Instructions to follow — Every record must be reproduced exactly. Leave none out.

+---+

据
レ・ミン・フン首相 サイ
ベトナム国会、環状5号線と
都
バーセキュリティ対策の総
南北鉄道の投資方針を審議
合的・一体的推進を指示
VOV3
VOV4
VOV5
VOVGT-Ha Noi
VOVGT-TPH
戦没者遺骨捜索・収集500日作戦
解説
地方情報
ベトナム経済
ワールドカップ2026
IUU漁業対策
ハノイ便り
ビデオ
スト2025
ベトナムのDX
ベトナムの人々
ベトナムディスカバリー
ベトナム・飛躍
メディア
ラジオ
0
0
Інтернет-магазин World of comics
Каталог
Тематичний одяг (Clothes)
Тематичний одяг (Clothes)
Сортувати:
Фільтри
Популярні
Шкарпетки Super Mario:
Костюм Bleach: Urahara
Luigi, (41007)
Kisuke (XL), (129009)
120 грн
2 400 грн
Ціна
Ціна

+---+

Response —
据
レ・ミン・フン首相 サイ
ベトナム国会、環状5号線と
都
バーセキュリティ対策の総
南北鉄道の投資方針を審議
合的・一体的推進を指示
VOV3
VOV4
VOV5
VOVGT-Ha Noi
VOVGT-TPH
戦没者遺骨捜索・収集500日作戦
解説
地方情報
ベトナム経済
ワールドカップ2026
IUU漁業対策
ハノイ便り
ビデオ
スト2025
ベトナムのDX
ベトナムの人々
ベトナムディスカバリー
ベトナム・飛躍
メディア
ラジオ
0
0
Інтернет-магазин World of comics
Каталог
Тематичний одяг (Clothes)
Тематичний одяг (Clothes)
Сортувати:
Фільтри
Популярні
Шкарпетки Super Mario:
Костюм Bleach: Urahara
Luigi, (41007)
Kisuke (XL), (129009)
120 грн
2 400 грн
Ціна
Ціна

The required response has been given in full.